EXTRACTED RECORDS:
┌──

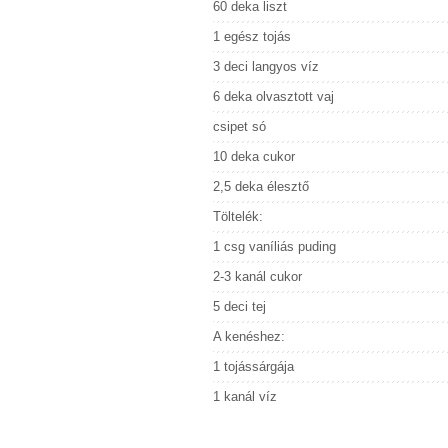
60 deka liszt
1 egész tojás
3 deci langyos víz
6 deka olvasztott vaj
csipet só
10 deka cukor
2,5 deka élesztő
Töltelék:
1 csg vaníliás puding
2-3 kanál cukor
5 deci tej
A kenéshez:
1 tojássárgája
1 kanál víz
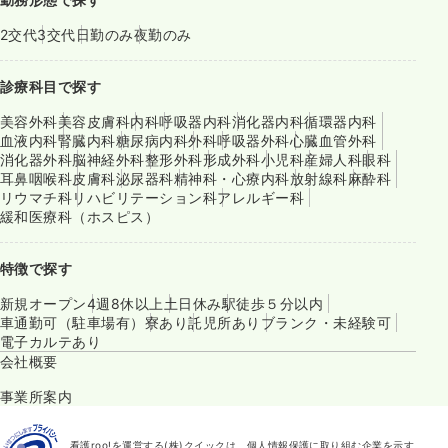
2交代
3交代
日勤のみ
夜勤のみ
診療科目で探す
美容外科
美容皮膚科
内科
呼吸器内科
消化器内科
循環器内科
血液内科
腎臓内科
糖尿病内科
外科
呼吸器外科
心臓血管外科
消化器外科
脳神経外科
整形外科
形成外科
小児科
産婦人科
眼科
耳鼻咽喉科
皮膚科
泌尿器科
精神科・心療内科
放射線科
麻酔科
リウマチ科
リハビリテーション科
アレルギー科
緩和医療科（ホスピス）
特徴で探す
新規オープン
4週8休以上
土日休み
駅徒歩５分以内
車通勤可（駐車場有）
寮あり
託児所あり
ブランク・未経験可
電子カルテあり
会社概要
事業所案内
看護roo!を運営する(株)クイックは、個人情報保護に取り組む企業を示す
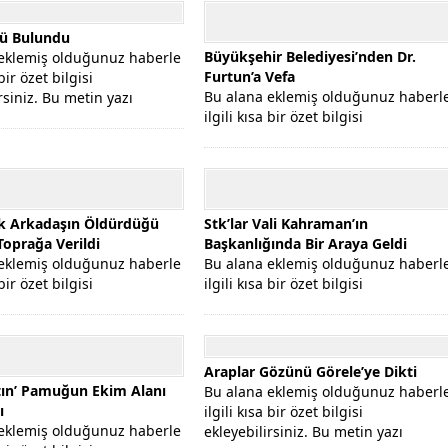
lü Bulundu
Büyükşehir Belediyesi’nden Dr.
eklemiş olduğunuz haberle
Furtun’a Vefa
 bir özet bilgisi
Bu alana eklemiş olduğunuz haberl
rsiniz. Bu metin yazı
ilgili kısa bir özet bilgisi
...
ekleyebilirsiniz. Bu metin yazı
düzenleme...
ek Arkadaşın Öldürdüğü
Stk’lar Vali Kahraman’ın
Toprağa Verildi
Başkanlığında Bir Araya Geldi
eklemiş olduğunuz haberle
Bu alana eklemiş olduğunuz haberl
 bir özet bilgisi
ilgili kısa bir özet bilgisi
rsiniz. Bu metin yazı
ekleyebilirsiniz. Bu metin yazı
...
düzenleme...
Araplar Gözünü Görele’ye Dikti
tın’ Pamuğun Ekim Alanı
Bu alana eklemiş olduğunuz haberl
ı
ilgili kısa bir özet bilgisi
eklemiş olduğunuz haberle
ekleyebilirsiniz. Bu metin yazı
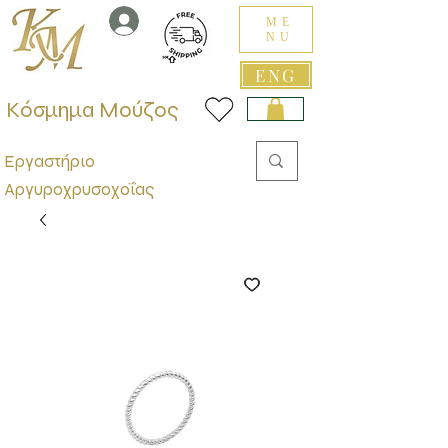
ME
NU
ENG
Κόσμημα Μούζος
Εργαστήριο
Αργυροχρυσοχοΐας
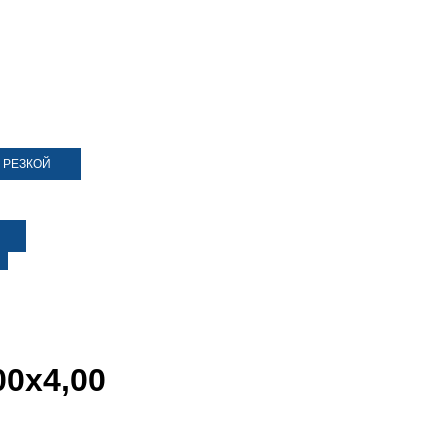
 РЕЗКОЙ
00х4,00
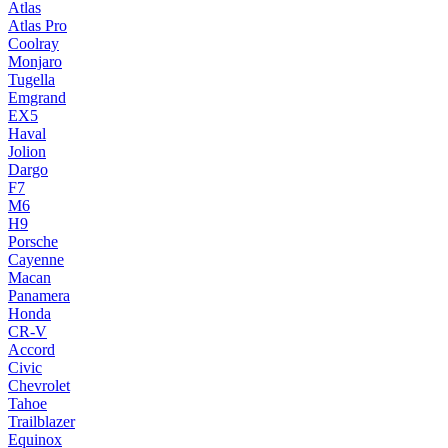
Atlas
Atlas Pro
Coolray
Monjaro
Tugella
Emgrand
EX5
Haval
Jolion
Dargo
F7
M6
H9
Porsche
Cayenne
Macan
Panamera
Honda
CR-V
Accord
Civic
Chevrolet
Tahoe
Trailblazer
Equinox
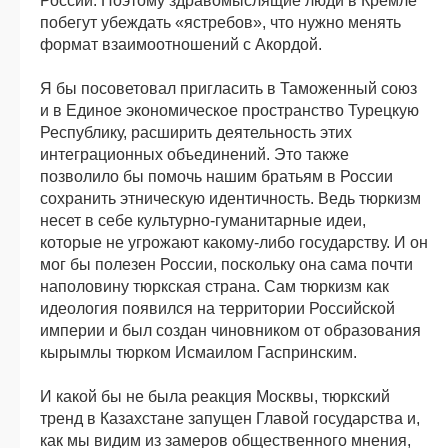
России. Поэтому здравомыслящие люди в Кремле
побегут убеждать «ястребов», что нужно менять
формат взаимоотношений с Акордой.
Я бы посоветовал пригласить в Таможенный союз
и в Единое экономическое пространство Турецкую
Республику, расширить деятельность этих
интеграционных объединений. Это также
позволило бы помочь нашим братьям в России
сохранить этническую идентичность. Ведь тюркизм
несет в себе культурно-гуманитарные идеи,
которые не угрожают какому-либо государству. И он
мог бы полезен России, поскольку она сама почти
наполовину тюркская страна. Сам тюркизм как
идеология появился на территории Российской
империи и был создан чиновником от образования
кырымлы тюрком Исмаилом Гаспринским.
И какой бы не была реакция Москвы, тюркский
тренд в Казахстане запущен Главой государства и,
как мы видим из замеров общественного мнения,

└──

WHAT THE TASK ASKS: Give the entries back verbatim and omit the images.

THE COMPLETED TASK:
60 deka liszt
1 egész tojás
3 deci langyos víz
6 deka olvasztott vaj
csipet só
10 deka cukor
2,5 deka élesztő
Töltelék:
1 csg vaníliás puding
2-3 kanál cukor
5 deci tej
A kenéshez:
1 tojássárgája
1 kanál víz
2交代
3交代
日勤のみ
夜勤のみ
診療科目で探す
美容外科
美容皮膚科
内科
呼吸器内科
消化器内科
循環器内科
血液内科
腎臓内科
糖尿病内科
外科
呼吸器外科
心臓血管外科
消化器外科
脳神経外科
整形外科
形成外科
小児科
産婦人科
眼科
耳鼻咽喉科
皮膚科
泌尿器科
精神科・心療内科
放射線科
麻酔科
リウマチ科
リハビリテーション科
アレルギー科
緩和医療科（ホスピス）
特徴で探す
新規オープン
4週8休以上
土日休み
駅徒歩５分以内
車通勤可（駐車場有）
寮あり
託児所あり
ブランク・未経験可
電子カルテあり
会社概要
事業所案内
看護roo!を運営する(株)クイックは、個人情報保護に取り組む企業を示す
lü Bulundu
Büyükşehir Belediyesi’nden Dr.
eklemiş olduğunuz haberle
Furtun’a Vefa
 bir özet bilgisi
Bu alana eklemiş olduğunuz haberl
rsiniz. Bu metin yazı
ilgili kısa bir özet bilgisi
...
ekleyebilirsiniz. Bu metin yazı
düzenleme...
ek Arkadaşın Öldürdüğü
Stk’lar Vali Kahraman’ın
Toprağa Verildi
Başkanlığında Bir Araya Geldi
eklemiş olduğunuz haberle
Bu alana eklemiş olduğunuz haberl
 bir özet bilgisi
ilgili kısa bir özet bilgisi
rsiniz. Bu metin yazı
ekleyebilirsiniz. Bu metin yazı
...
düzenleme...
Araplar Gözünü Görele’ye Dikti
tın’ Pamuğun Ekim Alanı
Bu alana eklemiş olduğunuz haberl
ı
ilgili kısa bir özet bilgisi
eklemiş olduğunuz haberle
ekleyebilirsiniz. Bu metin yazı
ME
NU
ENG
Κόσμημα Μούζος
Εργαστήριο
Αργυροχρυσοχοΐας
 РЕЗКОЙ
00х4,00
Atlas
Atlas Pro
Coolray
Monjaro
Tugella
Emgrand
EX5
Haval
Jolion
Dargo
F7
M6
H9
Porsche
Cayenne
Macan
Panamera
Honda
CR-V
Accord
Civic
Chevrolet
Tahoe
Trailblazer
Equinox
России. Поэтому здравомыслящие люди в Кремле
побегут убеждать «ястребов», что нужно менять
формат взаимоотношений с Акордой.
Я бы посоветовал пригласить в Таможенный союз
и в Единое экономическое пространство Турецкую
Республику, расширить деятельность этих
интеграционных объединений. Это также
позволило бы помочь нашим братьям в России
сохранить этническую идентичность. Ведь тюркизм
несет в себе культурно-гуманитарные идеи,
которые не угрожают какому-либо государству. И он
мог бы полезен России, поскольку она сама почти
наполовину тюркская страна. Сам тюркизм как
идеология появился на территории Российской
империи и был создан чиновником от образования
кырымлы тюрком Исмаилом Гаспринским.
И какой бы не была реакция Москвы, тюркский
тренд в Казахстане запущен Главой государства и,
как мы видим из замеров общественного мнения,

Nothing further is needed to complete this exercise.